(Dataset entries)
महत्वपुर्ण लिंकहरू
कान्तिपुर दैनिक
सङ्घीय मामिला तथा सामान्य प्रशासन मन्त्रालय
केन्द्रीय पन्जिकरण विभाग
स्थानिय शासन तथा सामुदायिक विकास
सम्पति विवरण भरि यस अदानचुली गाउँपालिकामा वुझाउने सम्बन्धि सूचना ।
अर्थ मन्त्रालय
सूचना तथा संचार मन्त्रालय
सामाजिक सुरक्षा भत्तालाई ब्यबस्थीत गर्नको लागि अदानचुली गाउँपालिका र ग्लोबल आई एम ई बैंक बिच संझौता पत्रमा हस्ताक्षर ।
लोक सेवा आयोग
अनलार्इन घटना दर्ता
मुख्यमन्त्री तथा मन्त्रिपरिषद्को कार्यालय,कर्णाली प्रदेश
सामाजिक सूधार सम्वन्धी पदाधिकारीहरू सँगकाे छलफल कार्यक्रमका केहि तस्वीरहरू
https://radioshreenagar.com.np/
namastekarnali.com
---
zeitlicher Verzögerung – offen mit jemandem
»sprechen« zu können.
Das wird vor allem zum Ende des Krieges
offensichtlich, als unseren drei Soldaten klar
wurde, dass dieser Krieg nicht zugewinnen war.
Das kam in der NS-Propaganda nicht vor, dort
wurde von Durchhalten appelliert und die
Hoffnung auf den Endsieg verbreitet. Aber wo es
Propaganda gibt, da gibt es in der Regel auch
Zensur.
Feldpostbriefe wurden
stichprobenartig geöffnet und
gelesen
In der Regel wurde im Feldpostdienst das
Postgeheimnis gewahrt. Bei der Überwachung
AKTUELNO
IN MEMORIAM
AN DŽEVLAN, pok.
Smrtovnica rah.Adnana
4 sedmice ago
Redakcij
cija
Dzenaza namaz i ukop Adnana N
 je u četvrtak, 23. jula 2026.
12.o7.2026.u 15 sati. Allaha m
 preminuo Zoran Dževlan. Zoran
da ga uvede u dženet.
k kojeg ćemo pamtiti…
--
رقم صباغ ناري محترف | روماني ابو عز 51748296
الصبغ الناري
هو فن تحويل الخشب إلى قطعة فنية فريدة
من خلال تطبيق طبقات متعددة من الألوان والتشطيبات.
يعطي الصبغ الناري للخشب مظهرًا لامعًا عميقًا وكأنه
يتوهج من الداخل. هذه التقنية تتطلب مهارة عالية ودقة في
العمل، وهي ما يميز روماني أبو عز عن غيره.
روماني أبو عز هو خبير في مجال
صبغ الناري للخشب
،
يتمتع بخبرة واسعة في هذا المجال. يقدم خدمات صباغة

- Assignment -
If a line in the data holds the word "Regel", count it, then state the total alone.

- Answer for the task -
2